Segundo Nunes Marques, todas as plataformas cumpriram voluntariamente as determinações estabelecidas pelo tribunal e apresentaram planos de conformidade com medidas para prevenir e enfrentar situações capazes de comprometer a integridade das eleições.
O magistrado também destacou a cooperação da Justiça Eleitoral com organismos internacionais dedicados à promoção da democracia e das eleições, citando o Instituto Internacional para a Democracia e Assistência Eleitoral (IDEA) e a União Interamericana de Organismos Eleitorais (UNIORE).
Nunes Marques afirmou ainda que, nas eleições de 2026, missões internacionais de observação eleitoral poderão acompanhar diferentes etapas do processo, incluindo auditorias, preparação das urnas eletrónicas, votação, apuração e totalização dos votos.

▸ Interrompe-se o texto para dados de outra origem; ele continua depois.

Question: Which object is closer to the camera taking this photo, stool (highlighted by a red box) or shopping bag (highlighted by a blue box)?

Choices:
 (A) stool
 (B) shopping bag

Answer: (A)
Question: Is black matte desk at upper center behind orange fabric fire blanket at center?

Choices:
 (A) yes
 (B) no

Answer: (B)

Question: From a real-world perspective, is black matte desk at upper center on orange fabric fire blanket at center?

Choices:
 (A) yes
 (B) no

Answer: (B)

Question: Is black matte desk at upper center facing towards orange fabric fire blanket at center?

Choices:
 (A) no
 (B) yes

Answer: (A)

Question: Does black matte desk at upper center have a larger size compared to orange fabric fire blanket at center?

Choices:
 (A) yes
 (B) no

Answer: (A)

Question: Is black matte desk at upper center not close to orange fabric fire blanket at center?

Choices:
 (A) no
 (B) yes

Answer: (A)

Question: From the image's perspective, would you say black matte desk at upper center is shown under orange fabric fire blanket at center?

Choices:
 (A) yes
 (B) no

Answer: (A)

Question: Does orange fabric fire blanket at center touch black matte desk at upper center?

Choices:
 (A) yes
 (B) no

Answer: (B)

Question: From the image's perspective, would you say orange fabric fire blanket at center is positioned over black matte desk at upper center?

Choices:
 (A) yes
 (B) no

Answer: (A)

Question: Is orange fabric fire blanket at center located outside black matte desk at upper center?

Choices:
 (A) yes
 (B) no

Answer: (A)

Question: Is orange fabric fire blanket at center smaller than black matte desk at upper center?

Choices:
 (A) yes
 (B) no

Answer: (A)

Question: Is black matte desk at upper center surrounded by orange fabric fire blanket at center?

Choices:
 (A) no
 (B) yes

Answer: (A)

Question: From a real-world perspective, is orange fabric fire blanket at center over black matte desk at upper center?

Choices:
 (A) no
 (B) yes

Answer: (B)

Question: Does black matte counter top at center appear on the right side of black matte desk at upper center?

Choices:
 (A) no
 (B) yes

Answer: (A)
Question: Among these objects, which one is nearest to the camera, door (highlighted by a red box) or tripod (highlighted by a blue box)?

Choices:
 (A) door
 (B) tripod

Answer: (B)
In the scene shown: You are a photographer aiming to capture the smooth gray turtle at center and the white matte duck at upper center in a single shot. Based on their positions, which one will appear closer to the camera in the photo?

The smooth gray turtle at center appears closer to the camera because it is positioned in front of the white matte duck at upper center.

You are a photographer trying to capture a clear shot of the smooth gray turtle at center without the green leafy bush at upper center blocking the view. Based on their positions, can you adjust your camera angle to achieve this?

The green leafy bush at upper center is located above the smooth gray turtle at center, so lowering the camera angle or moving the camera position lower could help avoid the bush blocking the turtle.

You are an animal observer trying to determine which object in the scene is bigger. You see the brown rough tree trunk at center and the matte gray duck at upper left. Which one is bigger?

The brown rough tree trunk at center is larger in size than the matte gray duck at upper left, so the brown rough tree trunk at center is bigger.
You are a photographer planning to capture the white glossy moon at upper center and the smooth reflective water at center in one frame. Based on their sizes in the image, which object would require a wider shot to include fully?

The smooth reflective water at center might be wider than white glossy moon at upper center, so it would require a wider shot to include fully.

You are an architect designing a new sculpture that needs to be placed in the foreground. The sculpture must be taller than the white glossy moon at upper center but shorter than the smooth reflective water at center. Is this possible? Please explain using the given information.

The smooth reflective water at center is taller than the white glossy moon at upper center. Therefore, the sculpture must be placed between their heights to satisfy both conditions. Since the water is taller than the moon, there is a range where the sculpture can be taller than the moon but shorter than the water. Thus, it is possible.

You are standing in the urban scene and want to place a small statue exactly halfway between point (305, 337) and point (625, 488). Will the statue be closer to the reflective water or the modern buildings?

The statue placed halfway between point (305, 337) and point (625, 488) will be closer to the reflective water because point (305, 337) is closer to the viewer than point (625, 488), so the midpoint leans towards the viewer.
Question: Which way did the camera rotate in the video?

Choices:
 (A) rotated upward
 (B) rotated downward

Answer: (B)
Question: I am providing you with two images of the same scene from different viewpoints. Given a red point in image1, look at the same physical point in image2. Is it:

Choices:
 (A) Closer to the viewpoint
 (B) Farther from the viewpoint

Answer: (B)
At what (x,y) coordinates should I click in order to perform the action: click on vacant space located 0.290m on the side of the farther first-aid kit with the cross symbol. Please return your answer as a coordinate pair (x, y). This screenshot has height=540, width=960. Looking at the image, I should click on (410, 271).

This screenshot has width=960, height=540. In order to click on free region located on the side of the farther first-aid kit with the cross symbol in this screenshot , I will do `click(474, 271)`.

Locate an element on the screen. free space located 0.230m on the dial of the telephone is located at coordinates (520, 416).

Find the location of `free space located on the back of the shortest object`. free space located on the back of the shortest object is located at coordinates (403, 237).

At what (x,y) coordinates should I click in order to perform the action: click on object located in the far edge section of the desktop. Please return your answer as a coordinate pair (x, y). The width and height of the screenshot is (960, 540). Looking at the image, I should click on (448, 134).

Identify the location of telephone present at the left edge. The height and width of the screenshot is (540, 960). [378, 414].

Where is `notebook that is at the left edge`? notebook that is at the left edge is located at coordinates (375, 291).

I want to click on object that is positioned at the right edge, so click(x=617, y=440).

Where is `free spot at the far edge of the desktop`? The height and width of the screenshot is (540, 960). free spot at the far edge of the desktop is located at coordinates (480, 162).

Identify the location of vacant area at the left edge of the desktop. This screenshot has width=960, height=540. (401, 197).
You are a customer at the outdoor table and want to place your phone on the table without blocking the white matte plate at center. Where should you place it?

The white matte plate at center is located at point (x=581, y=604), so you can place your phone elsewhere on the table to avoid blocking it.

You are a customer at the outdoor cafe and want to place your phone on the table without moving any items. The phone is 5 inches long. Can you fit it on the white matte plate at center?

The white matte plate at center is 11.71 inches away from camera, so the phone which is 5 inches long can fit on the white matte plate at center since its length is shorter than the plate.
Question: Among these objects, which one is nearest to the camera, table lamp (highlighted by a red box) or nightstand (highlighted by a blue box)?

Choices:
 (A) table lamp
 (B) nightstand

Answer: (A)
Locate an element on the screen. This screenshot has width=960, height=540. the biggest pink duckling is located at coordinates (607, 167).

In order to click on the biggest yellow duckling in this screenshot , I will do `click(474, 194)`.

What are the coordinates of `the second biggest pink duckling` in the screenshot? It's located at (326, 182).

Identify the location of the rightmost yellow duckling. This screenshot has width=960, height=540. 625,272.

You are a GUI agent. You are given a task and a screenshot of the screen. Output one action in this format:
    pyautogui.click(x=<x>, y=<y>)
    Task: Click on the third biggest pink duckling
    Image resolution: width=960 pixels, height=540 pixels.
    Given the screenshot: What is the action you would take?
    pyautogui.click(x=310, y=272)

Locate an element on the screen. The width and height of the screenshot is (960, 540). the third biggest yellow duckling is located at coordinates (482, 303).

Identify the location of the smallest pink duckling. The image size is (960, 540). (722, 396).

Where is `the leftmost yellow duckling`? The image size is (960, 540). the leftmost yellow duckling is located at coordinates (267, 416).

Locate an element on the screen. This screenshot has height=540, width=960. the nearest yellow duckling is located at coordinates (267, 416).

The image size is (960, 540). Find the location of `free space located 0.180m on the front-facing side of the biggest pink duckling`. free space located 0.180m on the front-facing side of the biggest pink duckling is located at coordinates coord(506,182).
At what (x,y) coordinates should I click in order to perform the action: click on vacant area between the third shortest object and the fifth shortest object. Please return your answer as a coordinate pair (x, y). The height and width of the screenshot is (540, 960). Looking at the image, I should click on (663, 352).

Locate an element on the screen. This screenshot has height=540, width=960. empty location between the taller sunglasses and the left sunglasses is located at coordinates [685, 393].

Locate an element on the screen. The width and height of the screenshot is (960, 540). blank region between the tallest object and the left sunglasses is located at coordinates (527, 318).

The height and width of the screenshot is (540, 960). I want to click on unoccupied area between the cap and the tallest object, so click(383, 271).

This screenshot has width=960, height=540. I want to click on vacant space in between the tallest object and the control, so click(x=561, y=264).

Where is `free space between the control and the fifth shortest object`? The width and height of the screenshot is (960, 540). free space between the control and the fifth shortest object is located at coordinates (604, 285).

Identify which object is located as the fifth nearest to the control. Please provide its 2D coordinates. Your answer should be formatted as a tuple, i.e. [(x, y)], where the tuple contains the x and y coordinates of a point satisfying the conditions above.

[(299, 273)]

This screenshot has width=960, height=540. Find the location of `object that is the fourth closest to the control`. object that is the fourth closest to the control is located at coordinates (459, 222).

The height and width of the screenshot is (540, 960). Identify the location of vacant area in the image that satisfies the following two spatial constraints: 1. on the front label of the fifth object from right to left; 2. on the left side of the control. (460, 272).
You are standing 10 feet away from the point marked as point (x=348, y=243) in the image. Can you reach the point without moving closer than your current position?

O magistrado também alertou para os riscos do uso da inteligência artificial nas eleições, sobretudo na produção de vídeos e áudios capazes de “enganar o eleitorado, distorcer o debate público ou comprometer a livre formação da vontade política”.
Ao falar sobre o voto, Nunes Marques afirmou que os representantes estrangeiros poderiam, em outubro, “presenciar a (…) democracia em movimento”, quando os brasileiros vão escolher pelo voto direto e secreto os próximos representantes.
A programação do encontro desta segunda-feira inclui uma apresentação sobre os desafios à democracia, com destaque para a desinformação e a inteligência artificial, seguida de uma exposição sobre a tecnologia eleitoral e o sistema eletrónico de votação.
A programação aborda ainda o cadastro eleitoral e a identificação do eleitor, além da identificação civil nacional e da prestação de serviços biométricos.
O encontro termina com uma sessão de encerramento e uma simulação de voto na urna eletrónica.